▶ _Your task_
Answer with one figure only, the number of lines below in which "radio" occurs.

[Dataset excerpts]
--------

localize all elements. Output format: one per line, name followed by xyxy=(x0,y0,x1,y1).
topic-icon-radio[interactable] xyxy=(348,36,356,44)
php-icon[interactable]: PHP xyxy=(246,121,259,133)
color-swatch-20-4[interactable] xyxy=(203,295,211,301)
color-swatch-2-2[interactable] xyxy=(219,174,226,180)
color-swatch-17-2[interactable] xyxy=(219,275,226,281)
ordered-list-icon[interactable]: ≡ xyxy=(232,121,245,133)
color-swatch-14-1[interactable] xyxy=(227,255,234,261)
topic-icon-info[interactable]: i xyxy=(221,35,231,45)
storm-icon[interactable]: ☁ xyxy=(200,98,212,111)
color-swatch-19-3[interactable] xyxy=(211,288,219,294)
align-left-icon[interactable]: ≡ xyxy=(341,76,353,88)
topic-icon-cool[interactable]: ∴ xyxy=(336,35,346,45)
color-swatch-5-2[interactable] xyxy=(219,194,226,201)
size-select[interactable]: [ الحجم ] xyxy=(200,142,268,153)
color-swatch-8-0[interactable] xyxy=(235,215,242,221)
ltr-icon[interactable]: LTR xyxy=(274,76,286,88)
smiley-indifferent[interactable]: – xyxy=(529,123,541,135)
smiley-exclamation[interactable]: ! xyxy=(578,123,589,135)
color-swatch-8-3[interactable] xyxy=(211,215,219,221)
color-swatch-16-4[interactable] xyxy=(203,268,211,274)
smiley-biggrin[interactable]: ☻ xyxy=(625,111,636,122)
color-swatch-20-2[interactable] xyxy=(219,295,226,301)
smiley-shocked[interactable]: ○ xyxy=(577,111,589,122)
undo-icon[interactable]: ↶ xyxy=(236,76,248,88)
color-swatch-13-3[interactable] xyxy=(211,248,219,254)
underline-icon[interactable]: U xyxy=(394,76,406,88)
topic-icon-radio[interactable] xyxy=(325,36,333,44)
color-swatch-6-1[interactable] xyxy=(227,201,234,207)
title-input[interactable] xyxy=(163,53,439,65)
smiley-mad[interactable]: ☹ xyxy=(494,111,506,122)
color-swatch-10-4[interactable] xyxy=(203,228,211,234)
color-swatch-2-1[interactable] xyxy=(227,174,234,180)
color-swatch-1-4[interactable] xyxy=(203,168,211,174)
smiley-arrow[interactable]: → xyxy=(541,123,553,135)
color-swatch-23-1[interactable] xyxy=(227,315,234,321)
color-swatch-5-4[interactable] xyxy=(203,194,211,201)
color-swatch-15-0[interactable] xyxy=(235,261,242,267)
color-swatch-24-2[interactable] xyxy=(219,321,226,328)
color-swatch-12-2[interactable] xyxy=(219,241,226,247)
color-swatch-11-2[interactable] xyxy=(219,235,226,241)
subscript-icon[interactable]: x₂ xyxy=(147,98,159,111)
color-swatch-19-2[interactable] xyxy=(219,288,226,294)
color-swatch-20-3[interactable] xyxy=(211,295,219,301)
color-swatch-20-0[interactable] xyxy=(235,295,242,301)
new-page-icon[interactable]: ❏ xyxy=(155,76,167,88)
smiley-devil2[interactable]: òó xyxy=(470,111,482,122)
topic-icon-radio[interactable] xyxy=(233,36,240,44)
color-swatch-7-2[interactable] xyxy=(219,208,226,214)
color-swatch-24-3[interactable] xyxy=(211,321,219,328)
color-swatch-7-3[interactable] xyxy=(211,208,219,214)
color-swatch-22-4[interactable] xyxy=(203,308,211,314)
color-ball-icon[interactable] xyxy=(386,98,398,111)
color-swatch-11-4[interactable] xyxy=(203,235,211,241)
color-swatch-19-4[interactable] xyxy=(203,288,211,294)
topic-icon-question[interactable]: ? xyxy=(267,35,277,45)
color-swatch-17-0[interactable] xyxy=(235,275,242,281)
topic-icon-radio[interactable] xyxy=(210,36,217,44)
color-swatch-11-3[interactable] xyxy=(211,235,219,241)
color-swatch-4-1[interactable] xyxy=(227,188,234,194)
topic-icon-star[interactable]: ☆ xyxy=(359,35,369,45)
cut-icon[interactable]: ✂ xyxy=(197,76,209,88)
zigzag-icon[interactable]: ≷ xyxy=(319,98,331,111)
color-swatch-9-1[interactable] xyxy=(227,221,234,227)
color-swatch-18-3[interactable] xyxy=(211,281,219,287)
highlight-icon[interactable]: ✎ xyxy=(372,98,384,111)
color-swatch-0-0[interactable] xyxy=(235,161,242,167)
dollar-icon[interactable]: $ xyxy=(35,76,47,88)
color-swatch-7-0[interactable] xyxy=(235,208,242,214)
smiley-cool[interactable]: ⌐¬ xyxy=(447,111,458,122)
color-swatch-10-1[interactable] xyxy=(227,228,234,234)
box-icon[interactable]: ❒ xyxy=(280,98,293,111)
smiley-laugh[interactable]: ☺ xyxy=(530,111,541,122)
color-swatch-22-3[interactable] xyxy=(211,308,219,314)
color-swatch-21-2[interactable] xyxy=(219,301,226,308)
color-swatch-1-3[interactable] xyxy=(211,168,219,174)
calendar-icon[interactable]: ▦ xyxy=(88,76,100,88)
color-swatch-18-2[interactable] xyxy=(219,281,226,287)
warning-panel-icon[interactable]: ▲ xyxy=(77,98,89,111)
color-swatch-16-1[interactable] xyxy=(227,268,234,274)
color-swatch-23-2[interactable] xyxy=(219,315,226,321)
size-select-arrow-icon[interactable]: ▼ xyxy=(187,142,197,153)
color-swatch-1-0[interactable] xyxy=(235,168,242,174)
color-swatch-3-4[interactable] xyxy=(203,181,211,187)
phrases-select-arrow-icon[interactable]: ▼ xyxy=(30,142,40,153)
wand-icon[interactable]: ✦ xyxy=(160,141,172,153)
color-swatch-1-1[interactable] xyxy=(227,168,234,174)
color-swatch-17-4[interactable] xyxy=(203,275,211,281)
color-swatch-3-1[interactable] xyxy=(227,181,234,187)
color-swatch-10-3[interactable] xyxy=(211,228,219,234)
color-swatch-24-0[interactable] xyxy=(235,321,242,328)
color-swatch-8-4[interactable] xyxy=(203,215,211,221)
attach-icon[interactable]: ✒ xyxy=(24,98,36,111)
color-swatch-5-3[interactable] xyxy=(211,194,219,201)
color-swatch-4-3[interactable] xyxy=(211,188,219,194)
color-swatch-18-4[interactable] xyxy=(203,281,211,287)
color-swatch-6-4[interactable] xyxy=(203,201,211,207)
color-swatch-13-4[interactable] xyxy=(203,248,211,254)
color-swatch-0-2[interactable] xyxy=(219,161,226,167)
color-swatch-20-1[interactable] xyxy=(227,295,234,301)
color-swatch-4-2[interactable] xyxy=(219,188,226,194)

--------

▶ _Written solution_
4